Friday, July 14, 2006

"Bishop We'ed Love To See You Go!"


By Judy Staber

For the past two weeks I have been weeding our front flower bed. It is a long and fairly narrow bed and over our fifteen-year marriage we have introduced various perennials, flowering shrubs, and one handsome blue spruce which was once a Christmas tree.

Many of the plants in this bed were wedding presents, so it is by way of being a friendship garden, in fact we refer to the plants by the giver’s name as in “Bea Snyder is looking very well and spreading out nicely” (Bea is a Creeping Juniper) or “Do you think Polly is dead?” “No, she always leafs out late” (dear Polly’s a Sweet Pepper Bush).

Last summer this garden, which was our pride and joy, was not looking so good. It was over stuffed and some plants looked sickly. The culprit we discovered was Aegopodium podagraria, more commonly known as Goutweed, or Bishop’s-weed. (Podagraria is Latin for Gout in the Feet - most fitting)

Now, you can buy Aegopodium podagraria as a ground cover from reputable nurseries. The variegated variety is actually quite pretty -- but not in my garden! If you look amongst the wild phlox, chicory and poison ivy, you can see it along our roadsides. In early summer, its trifoliate leaves are topped by tiny white flowers. My gardening book says it can be controlled by mowing, and to “take root cuttings in the fall.” Never do this, never!

This is an insidious plant. Oh, it may be all right along the roadside, or even on the edge of the lawn, but keep it well away from your flower beds for it has long, white, creeping rootstock that will snake its way around your perennials and throttle them. It is to be found to my cost and my aching back, at great dirt-depths and everywhere you don’t want it to be. You cannot kill it with RoundUp because then you run the risk of killing any adjacent plant, and believe me, Aegopodium makes very sure that it is adjacent to everything in the garden.

We had it everywhere. We had not been diligent over the years, and what had started as a pretty leaf or two like a rumor had spread like wild-fire. The only way to be rid of it and to save our well-established perennials from being choked to death was to just dig up the whole damn garden bed -- except the trees, of course.

And so we began.
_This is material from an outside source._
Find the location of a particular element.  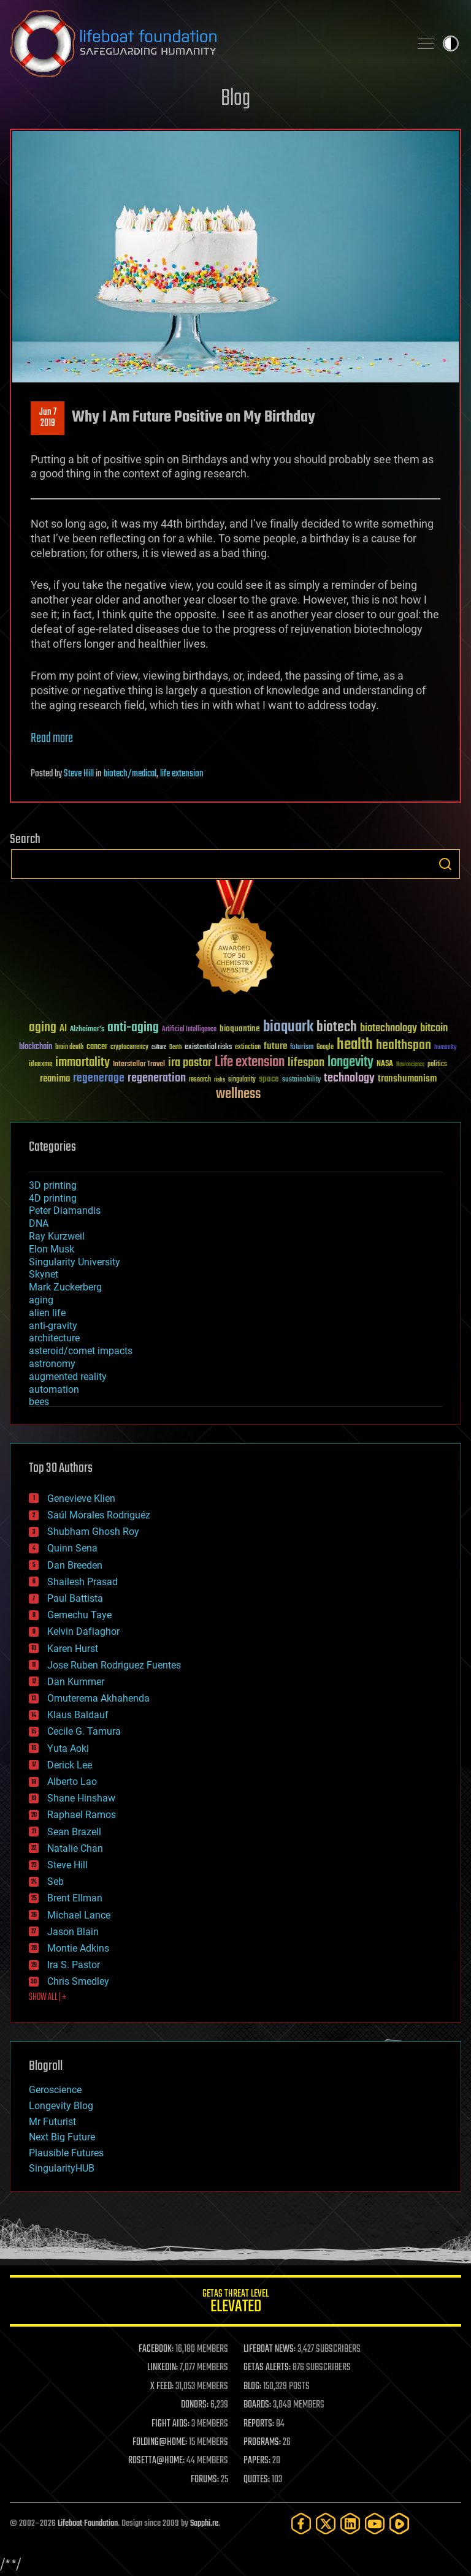

[YouTube] is located at coordinates (375, 2523).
One by one we carefully dug up and divided the peonies, the phlox, the lilies, the daffodils, the crocuses, the primroses, the hosta, the iris, the astilbe, the echinacea, the Maltese Cross and more. Each plant had to be carefully inspected to make sure no sign of that particular radicle root or trifoliate leaf was intertwined in its roots. Then we planted them temporarily either in other “clean” garden beds or in holding troughs, to be reset once the scourge was gone.

When that was done, John being away, I was left to take down the low rock wall and pull out those damn roots, to carefully dig around the trees and, trying not to disturb their roots, remove as much as I could of this noxious weed.

Plants that were too invaded with this scourge I heaved into the wheelbarrow and planted along our roadside: hostas, iris and day lilies all with close-knit tubers and hardy enough to ignore that snaking root in their midst. They are doing well and promise blossoms in their new habitat.

Now I am deep forking over the empty bed finding rocks and ever more of the weed. I often resort to lying down in the dirt with a hand hoe and carefully yanking it out, trying to leave no piece behind. Impossible! Then I gather the bits of root into a bucket. How many buckets of Aegopodium podagraria have been dumped deep into our woods? I have lost count. I could have made a fortune selling it -- but I wouldn’t wish it on any unsuspecting gardener.

As I lie in the now empty bed, I’ve been thinking about the insidiousness of this root. To me it is like the manifestation of unpleasant memories. No matter how hard I try to not dwell on things that have happened to depress me, that remind me of sad times, or make me think uncharitable thoughts; like this root, I’ll never get rid of them completely. There will always be a little bit of root, buried somewhere, and unless I keep an eye out for it, it will take over again.

After 28 years in arts management, Judy Staber retired last year to write and tend her garden. Born into a theatrical family, she grew up at The Actors' Orphanage in England. She has written a memoir about her childhood and is currently working on a biography of her mother and father and their lives in the theater in England and America.